I just returned from a Remembrance Day service, pondering the relationship between acceleration and the profane after finding the array of people walking past and through the service deeply irritating. It occurred to me that what marks out such a space as sacred, distinguished from the normal flow on everyday life, rests as much on deceleration as it does on silence. In fact the former could be seen as the precondition for the latter, in so far as that it’s hard to avoid making a noise unless you’re standing still.
There was a constant stream of activity around the service: people walking past, the noise of bikes and cameras clicking as photographers roamed. People were silent during the formal silence but the movement didn’t cease. What happens to our aspiration to the sacred under such circumstances? It becomes harder to sustain but its achievement is all the more powerful for this reason. To actually have a crowd of people stop moving, stand still and focus upon a shared object of attention becomes a moving experience in its own right because there is little even approximating it in everyday life.
This might seem like a niche concern, a peculiarly long-winded way of complaining about the fact of people’s behaviour at a remembrance service. I nonetheless believe it highlights a more diffuse phenomenon, in which the harmonisation of attention is becoming decreasingly possible. This isn’t just a matter of movement or its absence, a proliferation of noise or a respectful silence. Take myself as an example: I’m complaining about the lack of attentiveness shown by others but I found myself writing this blog post in my head during the service. There are so many reasons to turn away from shared experiences, as the decreasing synchronisation of our work and lives (as well as the digital machinery of distraction through which this desynchronisation comes to characterise every facet of our existence) means the traditional pool of collective objects of attention seems to be in terminal decline.
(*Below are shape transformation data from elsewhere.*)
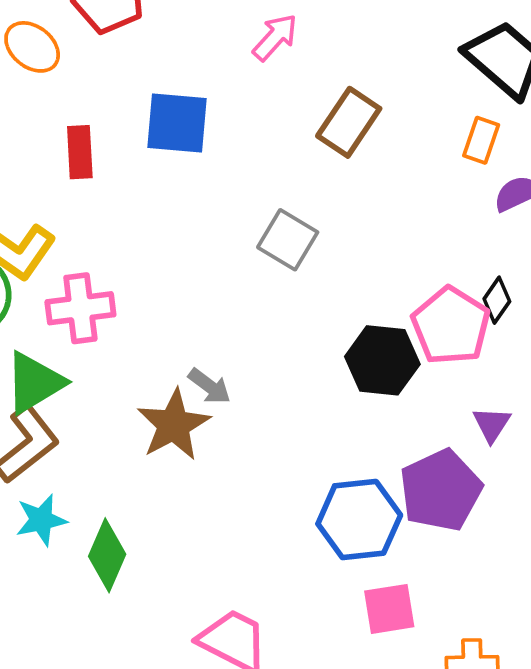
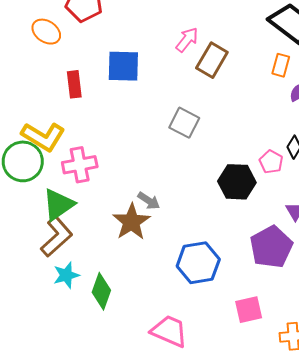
pink arrow: (275, 37) -> (187, 40), moved
pink pentagon: (451, 326) -> (271, 162), size x0.6
blue hexagon: (359, 519) -> (198, 263), moved

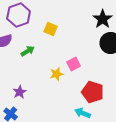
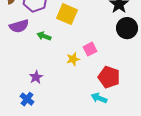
yellow square: (51, 29) -> (67, 14), size x1.5
green arrow: (28, 51) -> (44, 36), turned -128

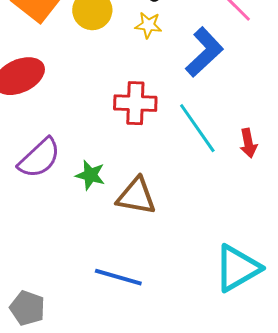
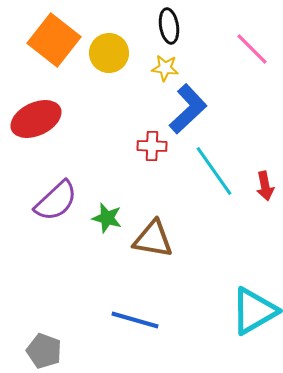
blue L-shape: (204, 52) -> (188, 109), moved
red cross: (135, 103) -> (152, 146), size x0.7

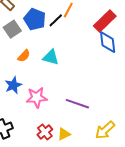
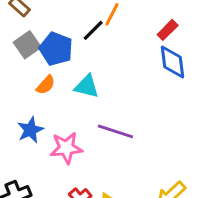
blue pentagon: (35, 19) -> (56, 49), moved
red rectangle: (105, 21) -> (168, 30), size x0.6
purple line: (77, 104) -> (115, 131), moved

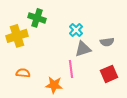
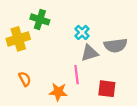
gray semicircle: (107, 42) -> (116, 45), size x1.5
orange semicircle: (23, 73) -> (25, 79), turned 56
red square: (109, 74) -> (107, 89), moved, turned 30

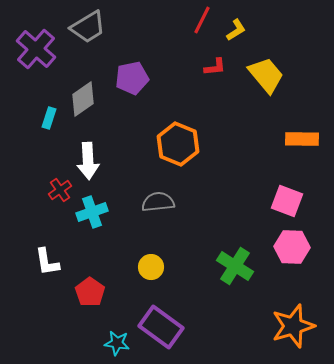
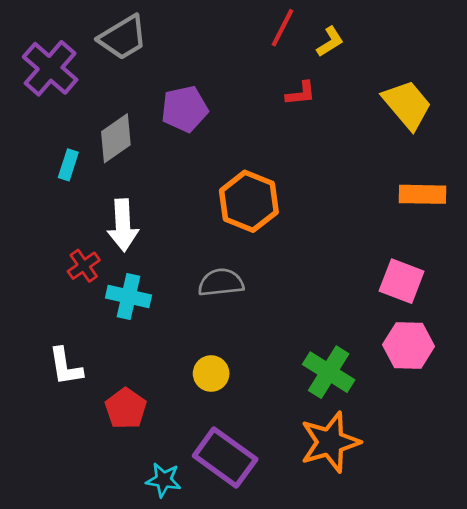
yellow trapezoid: (266, 75) -> (407, 105), moved
cyan cross: (92, 212) -> (128, 297), turned 32
orange star: (293, 326) -> (330, 442), moved

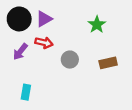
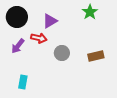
purple triangle: (44, 19) -> (50, 21), moved
green star: (97, 25) -> (90, 12), moved

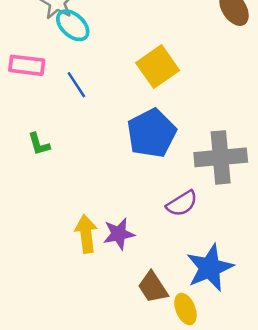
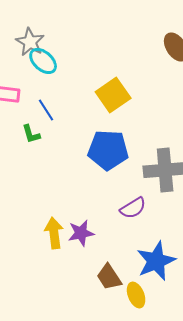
blue pentagon: (152, 133) -> (108, 150), turned 30
green L-shape: (39, 144) -> (31, 134), moved

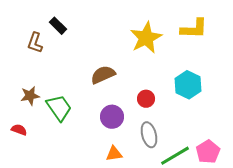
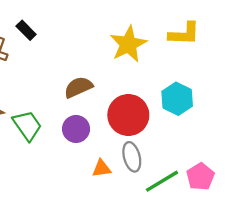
red circle: (146, 99) -> (128, 115), size x2.0
purple circle: (112, 117) -> (76, 129), moved
orange triangle: (114, 154) -> (102, 168), moved

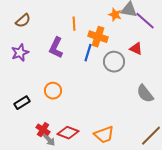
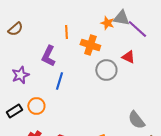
purple star: (20, 53) -> (20, 75), moved
blue line: (88, 53) -> (59, 81), moved
orange circle: (53, 91) -> (36, 106), moved
gray semicircle: (145, 94) -> (136, 120), moved

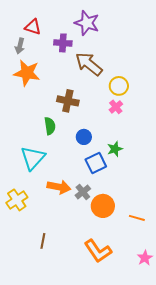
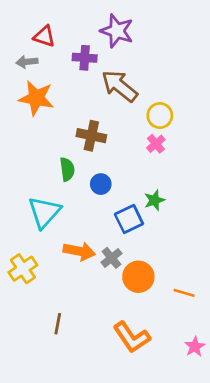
gray arrow: (20, 46) -> (27, 62), turned 70
blue circle: (84, 137) -> (101, 184), moved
This doesn’t necessarily mean the end of collectivity or even of collective attention. The role of mediation here is interesting e.g. television and Twitter combining to produce intense forms of mediated collective attention. If we accept that collective attention can be powerful even if synchronised then binge-watched television shows which reach the status of ‘cultural phenomenon’ represent an interesting case study. Nonetheless, we see an important and challenging transformation when collective attention comes to depend upon technologies of mediation for its very possibility. I suspect we begin to lose something quite profound, as collective affectivity dependent on real co-ordination of psycho-physical attention in time and space begins to fade away into an (imagined) past. The extent to which this is happening can certainly be overstated: the examples that have proved most transformative in my own experience illustrate this (e.g. key games in live football, the best live music, some protests). But even these are partial experiences, collective crescendos against a backdrop of individualisation, rather than defining features of the experience. The most moving examples also occurred when I was younger, long before any gig was filled with people constantly focused on filming the event using their phone. The only recent example I can think of was the memorial after the Manchester attacks this year, the effect of which upon me had been opaque until I found myself bursting into tears after a few minutes of standing with others in St Andrew’s Square.
I’m worried that forms of collectivity like this, deeply precious but subtle parts of our lives, increasingly find themselves imperilled by social acceleration and that individualised enforcement of ‘proper’ comportment is liable to make the problem worse rather than better.